My steady-build approach to slowly but s…

My steady-build approach to slowly but surely scaling into positions over the course of a few weeks to re-build my portfolio will continue again today.  Today, I’m going to be looking to short some HYG, iShares iBoxx $ High Yield Corporate Bond Fund, which means I’ll make money if the cost of capital for second tier corporate America rises.   Here’s how I explain my rationale behind the HYG short trade in the 14 Stocks That Could Double (and 6 That Could Collapse) report (Trading With Cody subscribers can read the entire report for free here http://tradingwithcody.com/14-stocks-that-should-double-in-2011-and-6-that-should-collapse):

QE2 has done its job, if its job was cutting borrowing costs for the biggest corporations, banks and giant private equity firms so that they can borrow from the taxpayer at way-below market interest rates and then roll up their competitors, suppliers and other corporations. Corporate, junk, private equity and bank borrowing costs are all at historic lows. But at some point, borrowing costs for these firms will head back to market-based levels, which if you look at what it costs small firms and consumers to borrow money is probably a closer gauge of what’s coming.

This fund will drop if borrowing costs for corporations rise. And I do expect that over the course of the next two, three, five years, that the subsidies and money pumping into these giant corporations (that mostly end up cutting jobs as a result of the acquisitions that this cheap money is financing) will ebb.
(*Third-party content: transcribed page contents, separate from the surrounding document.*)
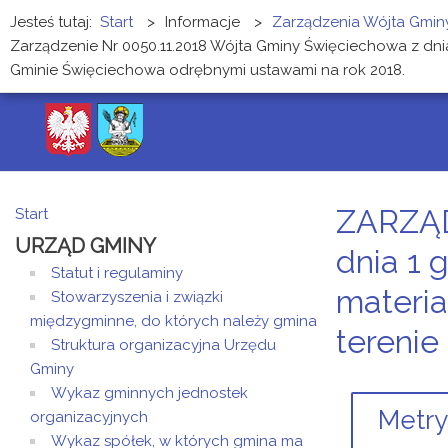
Jesteś tutaj:
Start
>
Informacje
>
Zarządzenia Wójta Gmin
Zarządzenie Nr 0050.11.2018 Wójta Gminy Święciechowa z dnia 
Gminie Święciechowa odrębnymi ustawami na rok 2018.
ZARZĄD
Start
URZĄD GMINY
dnia 1 
Statut i regulaminy
materia
Stowarzyszenia i związki
międzygminne, do których należy gmina
terenie
Struktura organizacyjna Urzędu
Gminy
Wykaz gminnych jednostek
Metry
organizacyjnych
Wykaz spółek, w których gmina ma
And their costs will rise. This is also a great play on any upcoming “black swan” event that could throw the financial markets into temporary disarray as is wont to happen every few years too.

Other than that and unless there’s some serious fireworks to either the upside or the downside which would give us new opportunities to buy or sell at higher or lower prices, I’m planning to step off the gas pedal a bit on the trading for the next few trading days.   Roll up the sleeves and let’s hit it!